Jason at IIATMS has a major post up this morning about how the baseball press missed the steroids story. There are many good points there, and the most comprehensive cataloging of reporter mea culpas on how they missed the story that I’ve seen to date. At the moment, however, it is this passage that has me thinking:
But the real crux of this discussion lies at the feet of the reporters covering the teams. As with anything, what did they know and when did they know it…and why didn’t they say anything as soon as they learned of something? Questions we’ll never really know the answers to. Some writers, Buster particularly, have been self-critical.
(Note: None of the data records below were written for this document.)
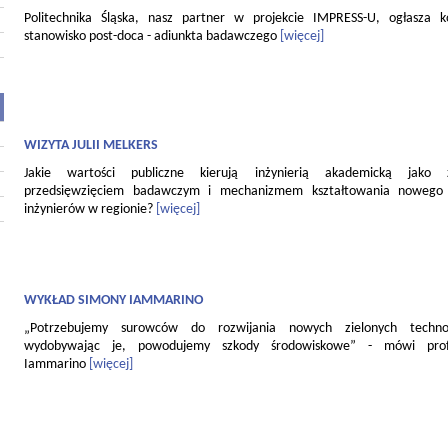
Politechnika Śląska, nasz partner w projekcie IMPRESS-U, ogłasza 
stanowisko post-doca - adiunkta badawczego
[więcej]
WIZYTA JULII MELKERS
Jakie wartości publiczne kierują inżynierią akademicką jako
przedsięwzięciem badawczym i mechanizmem kształtowania nowego 
inżynierów w regionie?
[więcej]
WYKŁAD SIMONY IAMMARINO
„Potrzebujemy surowców do rozwijania nowych zielonych technol
wydobywając je, powodujemy szkody środowiskowe” - mówi pro
Iammarino
[więcej]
Others less so. What started out as a search for some of Buster’s notable admissions and self-admonishments, brought me to an article that’s two and a half years old, but as relevant as ever . . .
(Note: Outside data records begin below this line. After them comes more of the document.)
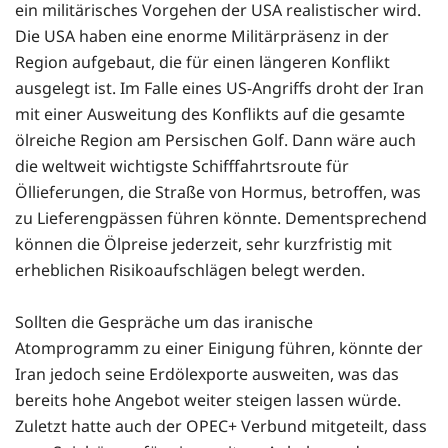
ein militärisches Vorgehen der USA realistischer wird.
Die USA haben eine enorme Militärpräsenz in der
Region aufgebaut, die für einen längeren Konflikt
ausgelegt ist. Im Falle eines US-Angriffs droht der Iran
mit einer Ausweitung des Konflikts auf die gesamte
ölreiche Region am Persischen Golf. Dann wäre auch
die weltweit wichtigste Schifffahrtsroute für
Öllieferungen, die Straße von Hormus, betroffen, was
zu Lieferengpässen führen könnte. Dementsprechend
können die Ölpreise jederzeit, sehr kurzfristig mit
erheblichen Risikoaufschlägen belegt werden.
Sollten die Gespräche um das iranische
Atomprogramm zu einer Einigung führen, könnte der
Iran jedoch seine Erdölexporte ausweiten, was das
bereits hohe Angebot weiter steigen lassen würde.
Zuletzt hatte auch der OPEC+ Verbund mitgeteilt, dass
. . . The writers and reporters could have done more. Should we have EXPECTED more? Maybe. But honestly, how many of us are strong enough to risk our careers to be a whistleblower? You need to feed your family, a professional identity to cultivate or protect. I can see how and why some chose to cover their eyes and rejoice over McGwire, Sosa and the rest.
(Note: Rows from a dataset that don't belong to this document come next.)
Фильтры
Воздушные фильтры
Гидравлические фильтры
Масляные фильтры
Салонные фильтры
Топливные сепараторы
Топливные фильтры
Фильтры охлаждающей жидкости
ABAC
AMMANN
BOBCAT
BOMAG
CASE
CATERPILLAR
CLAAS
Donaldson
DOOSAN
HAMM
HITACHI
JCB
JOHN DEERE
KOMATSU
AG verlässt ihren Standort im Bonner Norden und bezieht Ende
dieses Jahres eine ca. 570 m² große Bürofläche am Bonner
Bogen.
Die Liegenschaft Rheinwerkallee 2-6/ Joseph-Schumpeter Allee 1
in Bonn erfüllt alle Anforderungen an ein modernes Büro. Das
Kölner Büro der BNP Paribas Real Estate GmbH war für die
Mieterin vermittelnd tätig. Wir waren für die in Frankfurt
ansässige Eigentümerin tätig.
I’m not willing to be as sympathetic. Yes, I’m aware of the long tradition of baseball writers looking the other way, but I think it’s a poor excuse for journalistic failure. And it was a failure, brought on by the fact that, unlike any other genre of journalist, sports reporters are essentially expected to be beholden to the subjects they cover. Maybe sports isn’t as important as politics or international affairs or the economy, but wouldn’t we all be better off if the same standards, or at least something close to it, were applied to sports reporting that apply to those beats? Wouldn’t we know more? Wouldn’t it cultivate a deeper interest in the games we watch?